**ACTIVITY:** The entries must be repeated verbatim, and their images left out.
#### INPUT MATERIAL
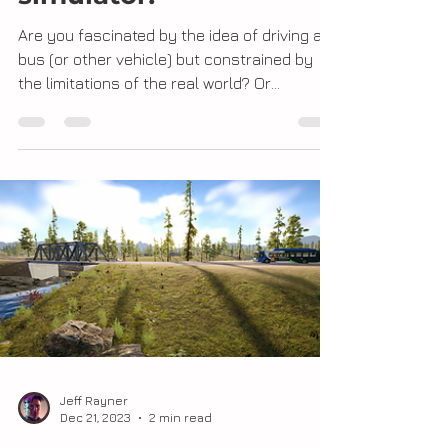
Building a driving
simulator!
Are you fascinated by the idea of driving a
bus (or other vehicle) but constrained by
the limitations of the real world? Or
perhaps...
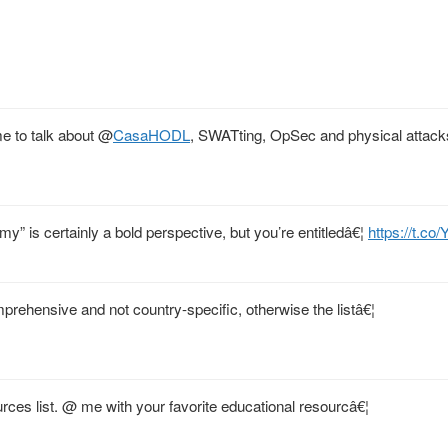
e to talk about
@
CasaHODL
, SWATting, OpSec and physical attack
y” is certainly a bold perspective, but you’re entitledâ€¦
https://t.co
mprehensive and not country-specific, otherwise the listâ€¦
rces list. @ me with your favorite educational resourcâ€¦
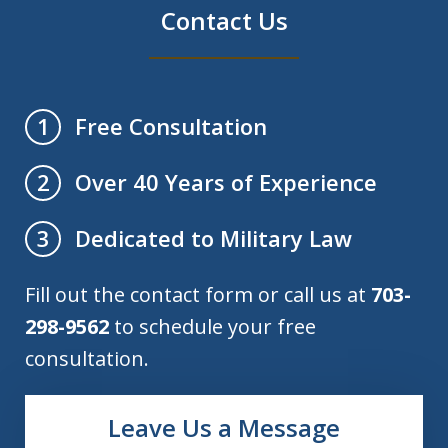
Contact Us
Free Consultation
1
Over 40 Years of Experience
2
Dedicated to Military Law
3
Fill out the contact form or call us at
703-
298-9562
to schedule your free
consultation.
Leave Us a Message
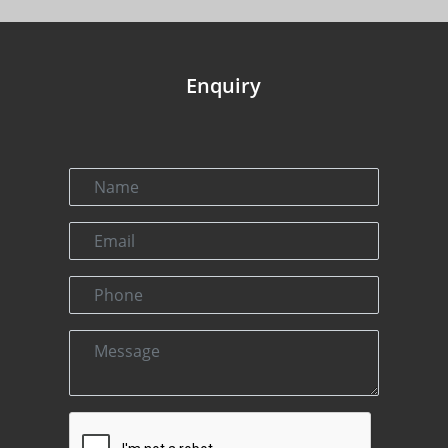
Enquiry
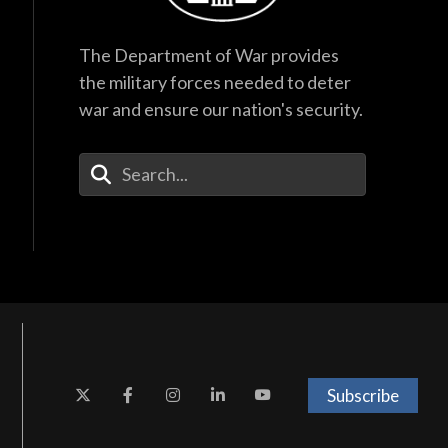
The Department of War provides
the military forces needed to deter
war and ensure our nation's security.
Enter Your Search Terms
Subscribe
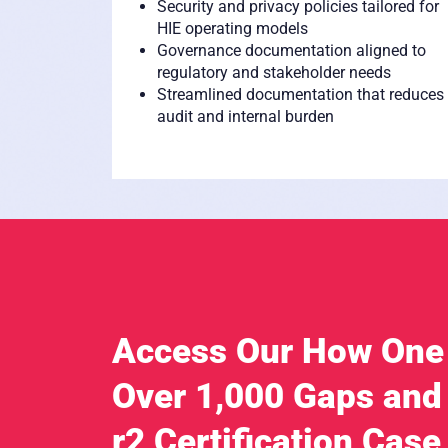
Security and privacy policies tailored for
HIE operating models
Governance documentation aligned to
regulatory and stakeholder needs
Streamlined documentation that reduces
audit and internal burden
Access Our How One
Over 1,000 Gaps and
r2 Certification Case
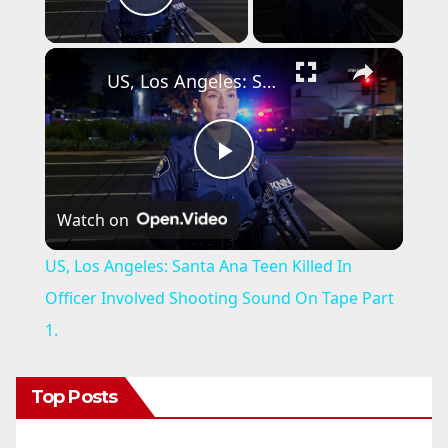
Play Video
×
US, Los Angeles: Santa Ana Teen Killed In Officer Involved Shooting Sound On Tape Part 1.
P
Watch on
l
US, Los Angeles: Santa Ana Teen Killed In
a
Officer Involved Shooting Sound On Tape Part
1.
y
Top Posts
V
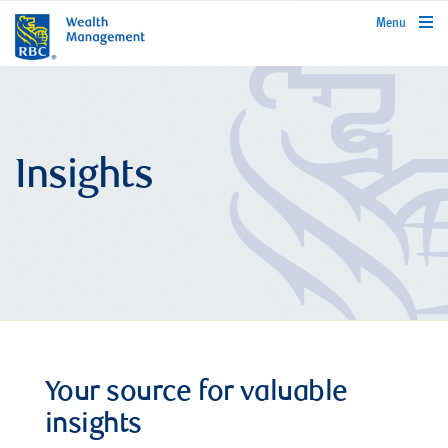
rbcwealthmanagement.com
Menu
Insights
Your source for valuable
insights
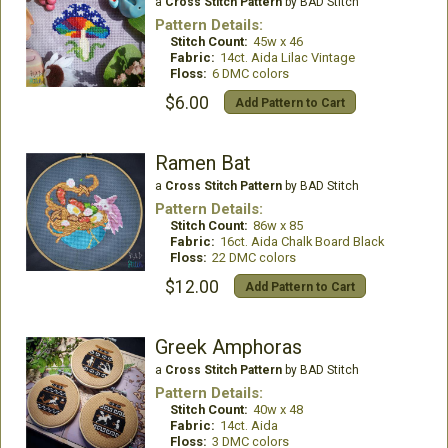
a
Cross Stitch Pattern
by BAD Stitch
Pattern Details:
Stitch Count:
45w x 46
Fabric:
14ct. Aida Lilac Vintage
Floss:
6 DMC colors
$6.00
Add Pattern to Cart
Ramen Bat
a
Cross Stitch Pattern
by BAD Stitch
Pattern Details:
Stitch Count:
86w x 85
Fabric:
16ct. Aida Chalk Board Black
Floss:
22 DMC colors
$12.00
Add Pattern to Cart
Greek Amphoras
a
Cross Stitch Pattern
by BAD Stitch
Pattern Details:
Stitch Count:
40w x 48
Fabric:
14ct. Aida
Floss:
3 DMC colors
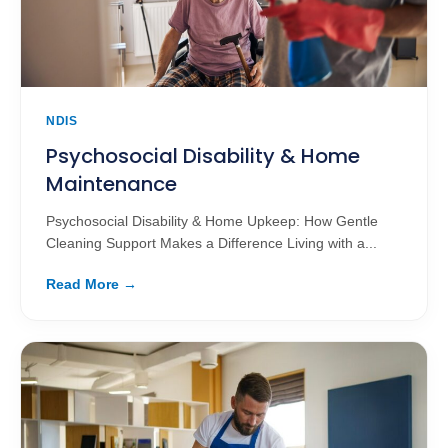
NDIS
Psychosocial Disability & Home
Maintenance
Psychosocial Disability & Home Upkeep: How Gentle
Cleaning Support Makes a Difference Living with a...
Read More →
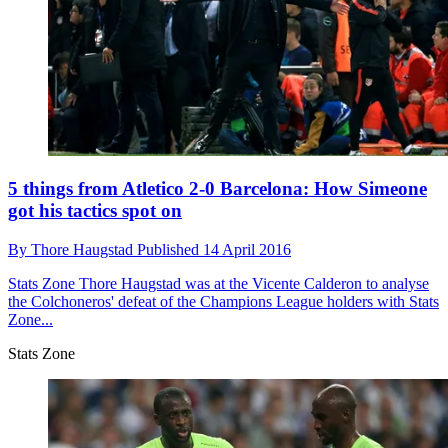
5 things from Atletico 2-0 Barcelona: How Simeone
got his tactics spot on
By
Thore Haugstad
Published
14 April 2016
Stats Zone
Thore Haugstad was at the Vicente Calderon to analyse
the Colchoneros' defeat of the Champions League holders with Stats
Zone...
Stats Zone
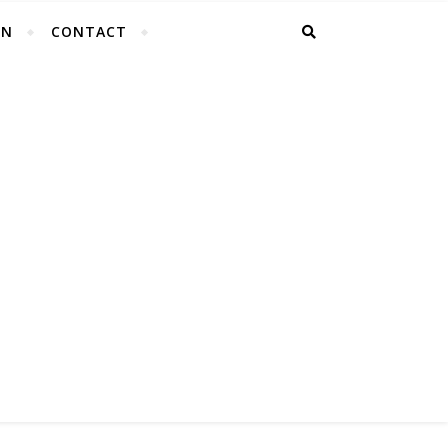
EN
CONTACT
########
**YOUR SOLUTION:**
Building a driving
simulator!
Are you fascinated by the idea of driving a
bus (or other vehicle) but constrained by
the limitations of the real world? Or
perhaps...
e to talk about
@
CasaHODL
, SWATting, OpSec and physical attack
y” is certainly a bold perspective, but you’re entitledâ€¦
https://t.co
mprehensive and not country-specific, otherwise the listâ€¦
rces list. @ me with your favorite educational resourcâ€¦
Contact Us
Free Consultation
1
Over 40 Years of Experience
2
Dedicated to Military Law
3
Fill out the contact form or call us at
703-
298-9562
to schedule your free
consultation.
Leave Us a Message
Enquiry
The Department of War provides
the military forces needed to deter
war and ensure our nation's security.
Enter Your Search Terms
Subscribe
Security and privacy policies tailored for
HIE operating models
Governance documentation aligned to
regulatory and stakeholder needs
Streamlined documentation that reduces
audit and internal burden
Access Our How One
Over 1,000 Gaps and
r2 Certification Case
Play Video
×
US, Los Angeles: Santa Ana Teen Killed In Officer Involved Shooting Sound On Tape Part 1.
P
Watch on
l
US, Los Angeles: Santa Ana Teen Killed In
a
Officer Involved Shooting Sound On Tape Part
1.
y
Top Posts
V
rbcwealthmanagement.com
Menu
Insights
Your source for valuable
insights
a
Cross Stitch Pattern
by BAD Stitch
Pattern Details:
Stitch Count:
45w x 46
Fabric:
14ct. Aida Lilac Vintage
Floss:
6 DMC colors
$6.00
Add Pattern to Cart
Ramen Bat
a
Cross Stitch Pattern
by BAD Stitch
Pattern Details:
Stitch Count:
86w x 85
Fabric:
16ct. Aida Chalk Board Black
Floss:
22 DMC colors
$12.00
Add Pattern to Cart
Greek Amphoras
a
Cross Stitch Pattern
by BAD Stitch
Pattern Details:
Stitch Count:
40w x 48
Fabric:
14ct. Aida
Floss:
3 DMC colors
NDIS
Psychosocial Disability & Home
Maintenance
Psychosocial Disability & Home Upkeep: How Gentle
Cleaning Support Makes a Difference Living with a...
Read More →
5 things from Atletico 2-0 Barcelona: How Simeone
got his tactics spot on
By
Thore Haugstad
Published
14 April 2016
Stats Zone
Thore Haugstad was at the Vicente Calderon to analyse
the Colchoneros' defeat of the Champions League holders with Stats
Zone...
Stats Zone
EN
CONTACT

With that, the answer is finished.